> Work instructions: Total the lines of the entries below that hold the string "pockets", then write only that total.

- - -

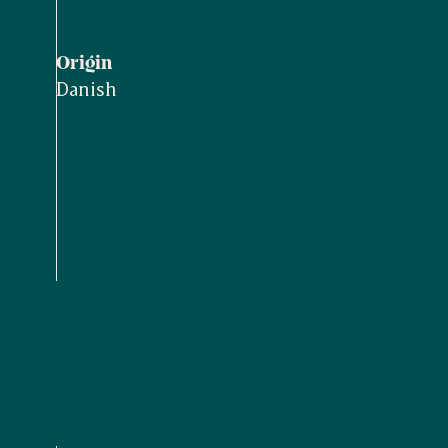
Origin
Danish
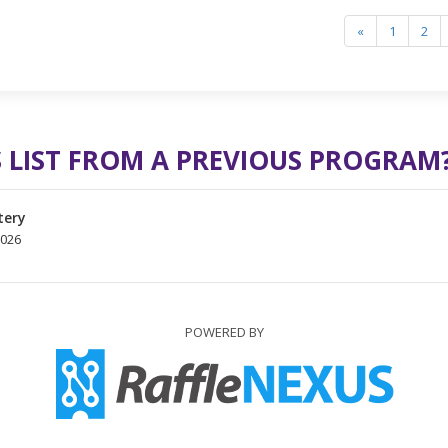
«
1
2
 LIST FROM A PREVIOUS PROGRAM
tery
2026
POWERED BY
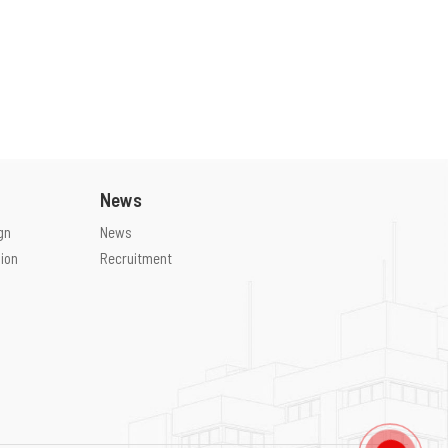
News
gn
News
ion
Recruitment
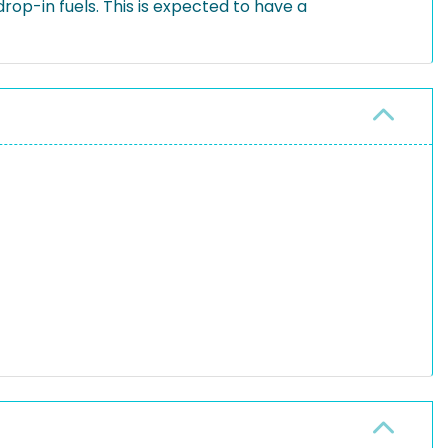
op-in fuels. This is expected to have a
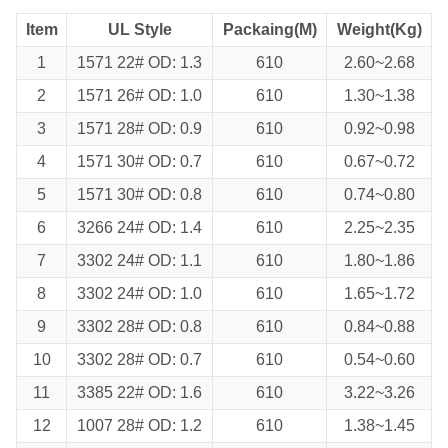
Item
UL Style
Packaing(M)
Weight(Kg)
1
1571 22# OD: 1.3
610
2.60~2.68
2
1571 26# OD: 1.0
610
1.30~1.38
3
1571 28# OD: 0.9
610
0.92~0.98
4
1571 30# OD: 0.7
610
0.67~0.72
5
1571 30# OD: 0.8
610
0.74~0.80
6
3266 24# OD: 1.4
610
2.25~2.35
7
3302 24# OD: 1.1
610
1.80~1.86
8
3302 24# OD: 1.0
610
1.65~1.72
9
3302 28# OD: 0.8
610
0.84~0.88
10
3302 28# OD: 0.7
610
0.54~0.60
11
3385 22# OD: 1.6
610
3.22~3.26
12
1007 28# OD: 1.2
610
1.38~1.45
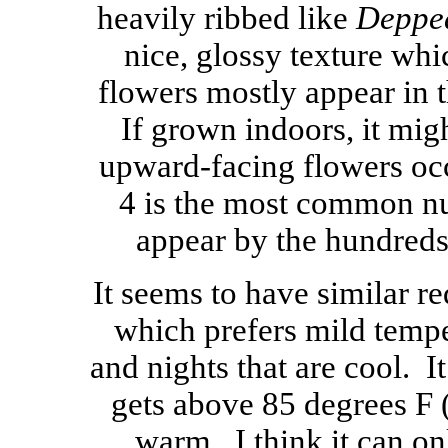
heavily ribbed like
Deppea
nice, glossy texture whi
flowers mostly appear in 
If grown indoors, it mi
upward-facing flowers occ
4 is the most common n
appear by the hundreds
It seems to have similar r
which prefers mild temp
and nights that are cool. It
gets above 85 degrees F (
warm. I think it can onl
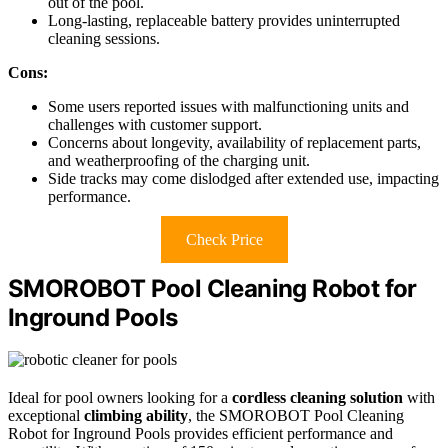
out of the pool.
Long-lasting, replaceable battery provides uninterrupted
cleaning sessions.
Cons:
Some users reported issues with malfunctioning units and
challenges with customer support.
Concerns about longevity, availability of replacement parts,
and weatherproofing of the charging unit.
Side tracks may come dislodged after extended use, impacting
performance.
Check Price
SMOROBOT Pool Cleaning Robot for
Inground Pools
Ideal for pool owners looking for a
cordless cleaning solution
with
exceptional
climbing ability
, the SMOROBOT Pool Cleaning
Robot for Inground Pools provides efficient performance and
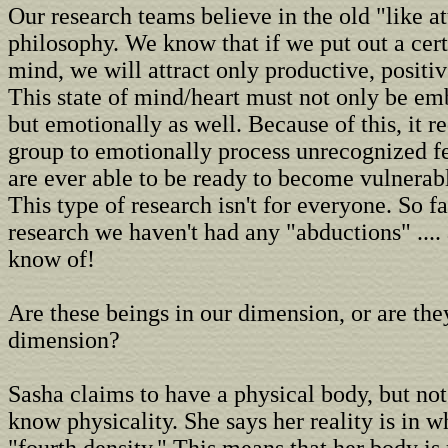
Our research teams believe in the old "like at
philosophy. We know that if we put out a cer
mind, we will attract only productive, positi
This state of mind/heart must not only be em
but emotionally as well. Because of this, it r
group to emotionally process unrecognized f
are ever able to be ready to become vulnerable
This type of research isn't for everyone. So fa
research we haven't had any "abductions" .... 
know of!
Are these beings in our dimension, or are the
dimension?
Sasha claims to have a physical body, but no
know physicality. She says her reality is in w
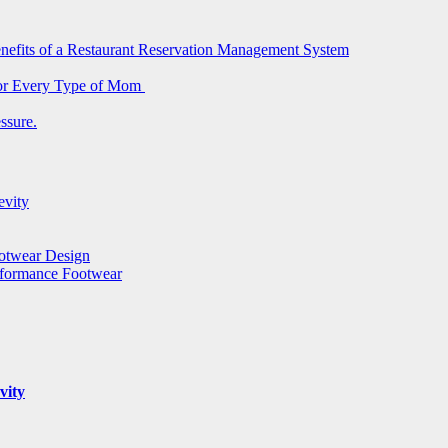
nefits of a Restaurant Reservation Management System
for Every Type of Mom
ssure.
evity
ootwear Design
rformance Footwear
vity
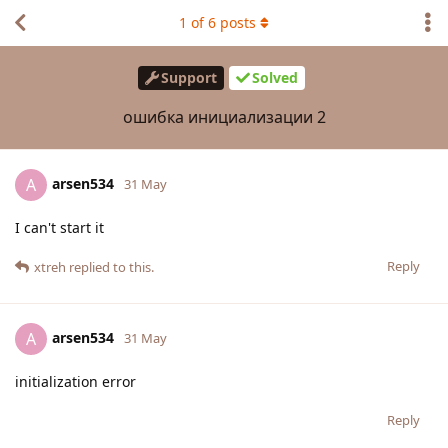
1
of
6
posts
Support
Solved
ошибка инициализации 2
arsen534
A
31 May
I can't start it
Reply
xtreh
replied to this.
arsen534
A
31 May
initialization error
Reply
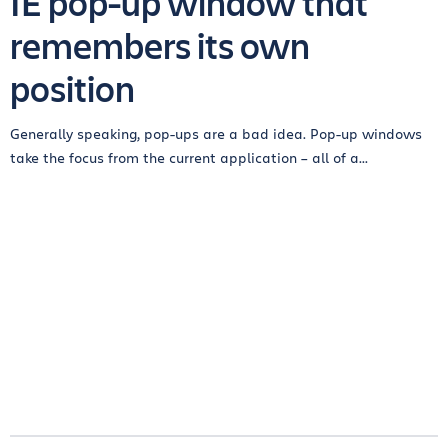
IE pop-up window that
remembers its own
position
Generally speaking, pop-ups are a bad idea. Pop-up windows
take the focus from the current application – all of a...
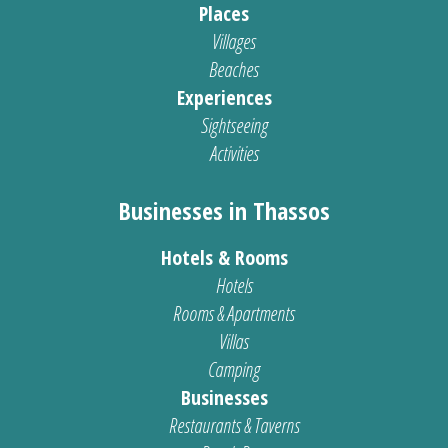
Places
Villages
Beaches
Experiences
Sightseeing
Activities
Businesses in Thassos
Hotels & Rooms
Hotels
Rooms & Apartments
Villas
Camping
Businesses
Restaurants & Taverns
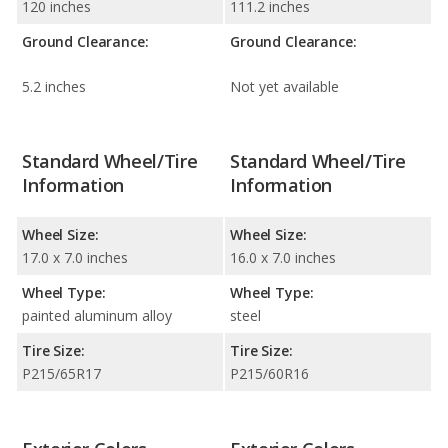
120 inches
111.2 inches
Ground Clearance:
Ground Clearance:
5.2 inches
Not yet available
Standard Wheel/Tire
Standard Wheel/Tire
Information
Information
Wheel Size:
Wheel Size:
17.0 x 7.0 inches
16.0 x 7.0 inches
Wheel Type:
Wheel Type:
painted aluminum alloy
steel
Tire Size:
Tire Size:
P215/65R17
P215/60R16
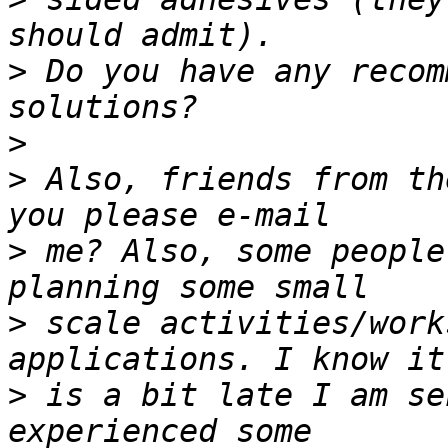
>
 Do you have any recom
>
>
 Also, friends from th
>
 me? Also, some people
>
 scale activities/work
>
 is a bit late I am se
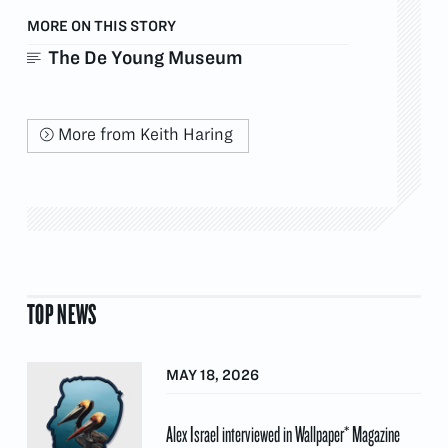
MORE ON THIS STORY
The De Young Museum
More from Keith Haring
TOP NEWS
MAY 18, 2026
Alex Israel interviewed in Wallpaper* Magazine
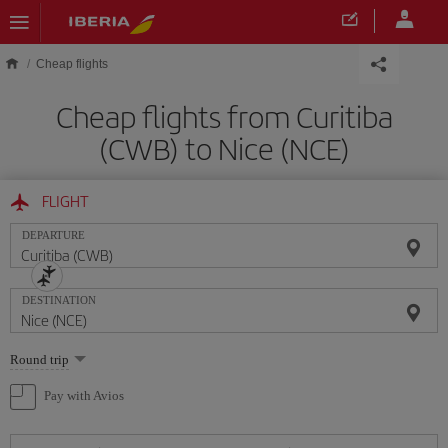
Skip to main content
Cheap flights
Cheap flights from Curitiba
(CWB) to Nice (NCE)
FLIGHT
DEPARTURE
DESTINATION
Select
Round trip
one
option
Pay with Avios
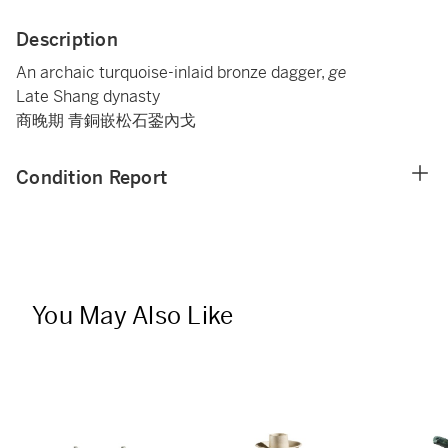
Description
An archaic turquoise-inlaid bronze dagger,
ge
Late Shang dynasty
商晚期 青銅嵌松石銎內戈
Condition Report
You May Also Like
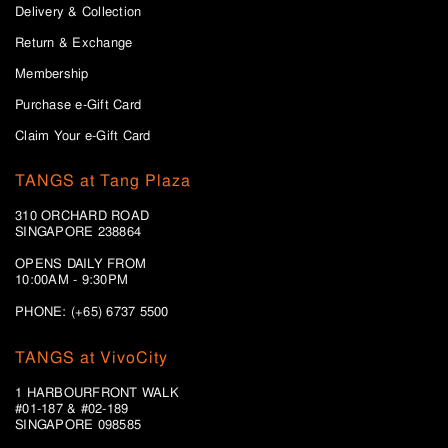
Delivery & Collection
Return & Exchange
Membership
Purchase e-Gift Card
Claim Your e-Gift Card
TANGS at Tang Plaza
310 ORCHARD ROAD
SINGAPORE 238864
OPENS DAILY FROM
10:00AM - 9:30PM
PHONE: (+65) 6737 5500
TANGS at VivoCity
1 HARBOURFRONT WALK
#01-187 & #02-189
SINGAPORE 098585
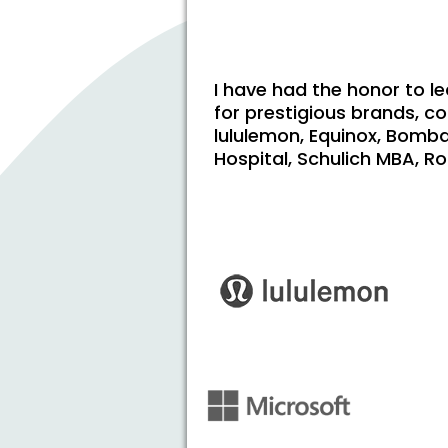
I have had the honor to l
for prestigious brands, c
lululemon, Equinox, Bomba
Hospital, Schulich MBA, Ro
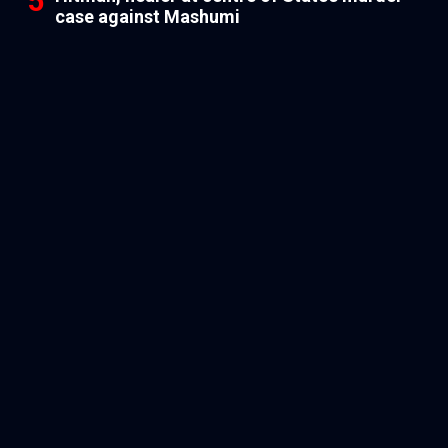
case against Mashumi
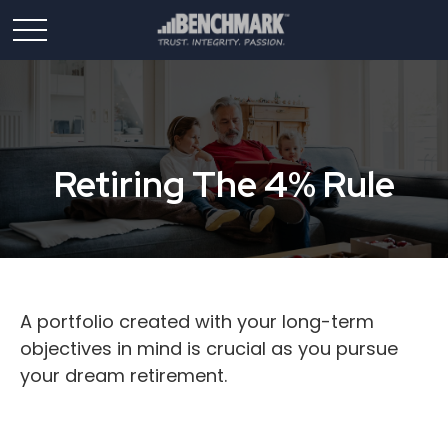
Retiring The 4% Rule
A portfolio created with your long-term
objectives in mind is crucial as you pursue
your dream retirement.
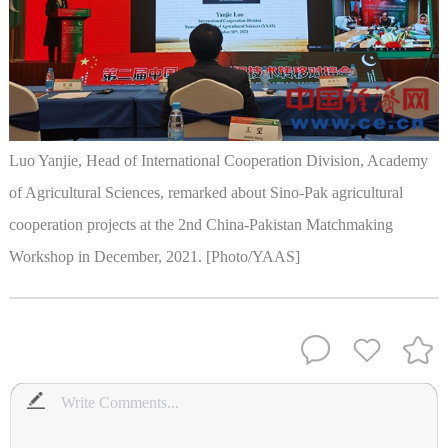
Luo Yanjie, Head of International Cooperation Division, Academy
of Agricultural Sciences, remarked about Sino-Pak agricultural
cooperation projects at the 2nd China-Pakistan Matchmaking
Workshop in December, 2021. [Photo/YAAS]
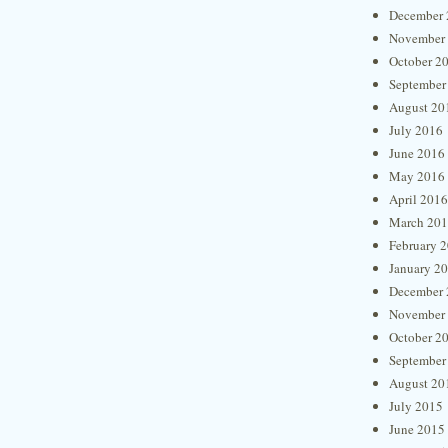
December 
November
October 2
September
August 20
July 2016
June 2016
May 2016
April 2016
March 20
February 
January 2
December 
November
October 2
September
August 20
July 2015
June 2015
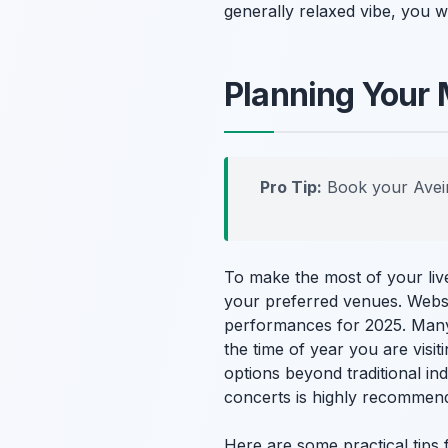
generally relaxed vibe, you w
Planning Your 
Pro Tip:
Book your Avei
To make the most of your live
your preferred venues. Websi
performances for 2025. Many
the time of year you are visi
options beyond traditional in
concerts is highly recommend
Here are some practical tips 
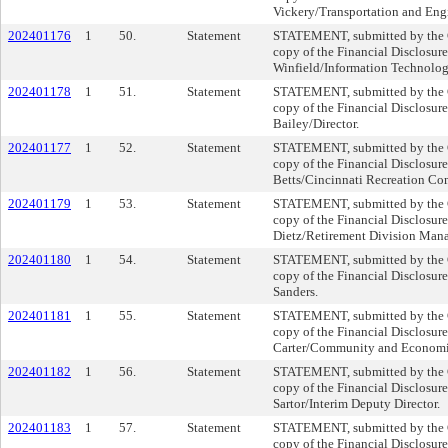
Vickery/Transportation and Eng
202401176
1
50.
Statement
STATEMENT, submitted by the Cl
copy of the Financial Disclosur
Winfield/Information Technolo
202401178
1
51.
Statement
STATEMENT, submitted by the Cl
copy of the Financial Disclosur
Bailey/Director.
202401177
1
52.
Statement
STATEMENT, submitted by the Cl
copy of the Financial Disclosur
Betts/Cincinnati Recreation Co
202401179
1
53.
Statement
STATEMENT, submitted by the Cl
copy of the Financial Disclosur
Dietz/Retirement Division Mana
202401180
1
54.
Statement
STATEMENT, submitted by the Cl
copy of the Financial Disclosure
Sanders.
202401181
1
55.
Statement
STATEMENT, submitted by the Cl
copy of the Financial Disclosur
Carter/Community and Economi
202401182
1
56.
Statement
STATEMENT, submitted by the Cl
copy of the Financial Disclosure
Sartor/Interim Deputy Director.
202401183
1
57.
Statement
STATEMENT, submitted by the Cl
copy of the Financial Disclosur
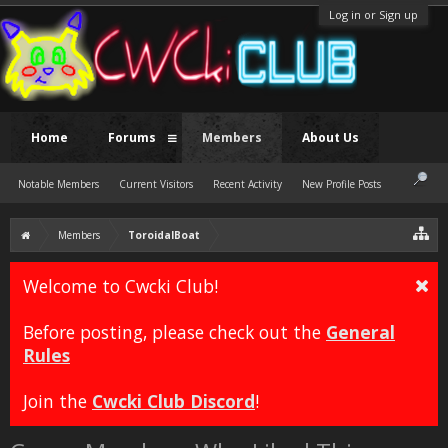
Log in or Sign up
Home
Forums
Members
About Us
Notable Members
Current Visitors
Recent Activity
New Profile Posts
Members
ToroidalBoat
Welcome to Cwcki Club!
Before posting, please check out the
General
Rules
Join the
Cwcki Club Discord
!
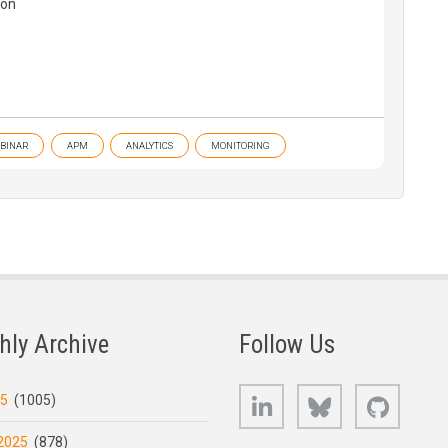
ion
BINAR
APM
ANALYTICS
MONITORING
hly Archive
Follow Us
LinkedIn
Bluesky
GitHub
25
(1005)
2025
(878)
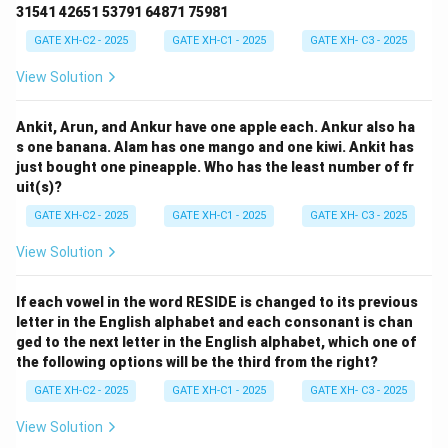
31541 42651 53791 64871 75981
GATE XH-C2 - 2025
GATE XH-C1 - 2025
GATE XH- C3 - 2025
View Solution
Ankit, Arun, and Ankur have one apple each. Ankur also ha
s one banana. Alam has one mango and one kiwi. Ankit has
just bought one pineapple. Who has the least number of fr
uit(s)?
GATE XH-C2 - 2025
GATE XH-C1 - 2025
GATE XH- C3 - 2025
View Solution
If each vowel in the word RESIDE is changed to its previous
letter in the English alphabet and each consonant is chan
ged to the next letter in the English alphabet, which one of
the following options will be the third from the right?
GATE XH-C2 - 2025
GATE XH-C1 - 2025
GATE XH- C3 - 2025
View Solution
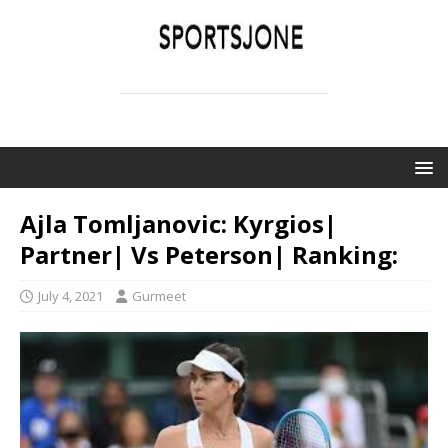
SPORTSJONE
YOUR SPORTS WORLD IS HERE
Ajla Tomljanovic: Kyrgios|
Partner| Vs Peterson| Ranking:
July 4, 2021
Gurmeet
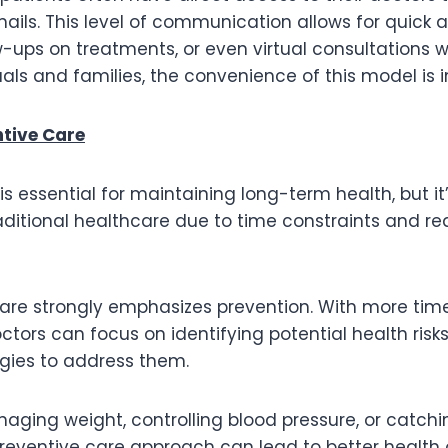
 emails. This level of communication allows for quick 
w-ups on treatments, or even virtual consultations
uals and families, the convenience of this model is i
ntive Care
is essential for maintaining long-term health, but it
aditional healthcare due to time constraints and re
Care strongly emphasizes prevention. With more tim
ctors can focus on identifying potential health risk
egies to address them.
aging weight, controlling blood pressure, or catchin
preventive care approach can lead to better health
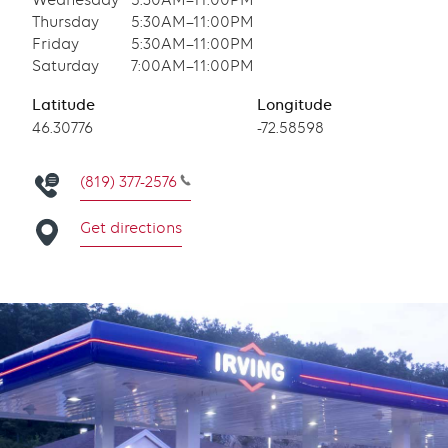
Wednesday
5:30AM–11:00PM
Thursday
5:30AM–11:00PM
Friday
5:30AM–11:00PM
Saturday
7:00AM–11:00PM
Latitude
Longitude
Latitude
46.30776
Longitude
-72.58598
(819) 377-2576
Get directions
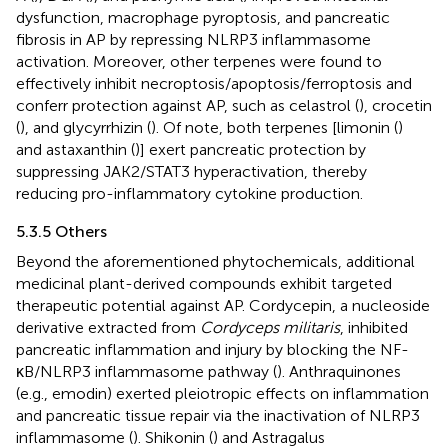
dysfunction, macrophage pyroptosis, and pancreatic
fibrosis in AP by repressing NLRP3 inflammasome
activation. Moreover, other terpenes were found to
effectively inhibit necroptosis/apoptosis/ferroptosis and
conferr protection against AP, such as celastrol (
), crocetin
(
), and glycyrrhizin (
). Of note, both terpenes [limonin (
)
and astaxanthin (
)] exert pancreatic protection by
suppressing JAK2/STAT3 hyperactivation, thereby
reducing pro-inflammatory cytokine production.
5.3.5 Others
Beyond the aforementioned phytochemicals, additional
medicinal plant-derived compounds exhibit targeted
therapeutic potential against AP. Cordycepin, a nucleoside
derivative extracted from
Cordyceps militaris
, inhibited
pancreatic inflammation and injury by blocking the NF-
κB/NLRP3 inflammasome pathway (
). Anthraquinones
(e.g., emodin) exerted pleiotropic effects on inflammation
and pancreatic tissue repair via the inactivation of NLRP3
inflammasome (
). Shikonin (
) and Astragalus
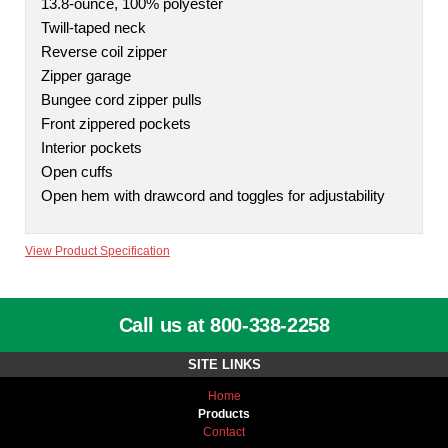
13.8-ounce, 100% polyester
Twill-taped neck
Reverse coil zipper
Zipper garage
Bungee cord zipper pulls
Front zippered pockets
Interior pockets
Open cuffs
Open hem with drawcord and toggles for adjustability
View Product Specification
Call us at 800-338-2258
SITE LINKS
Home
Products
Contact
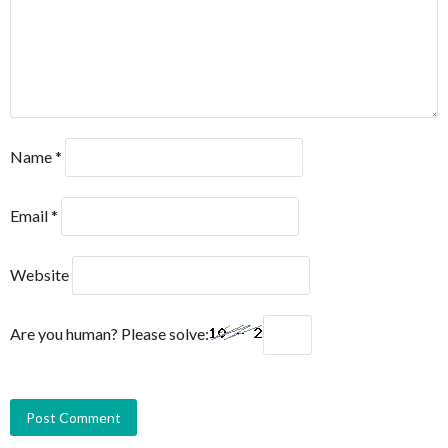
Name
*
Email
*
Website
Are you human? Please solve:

- - -

> Response: 2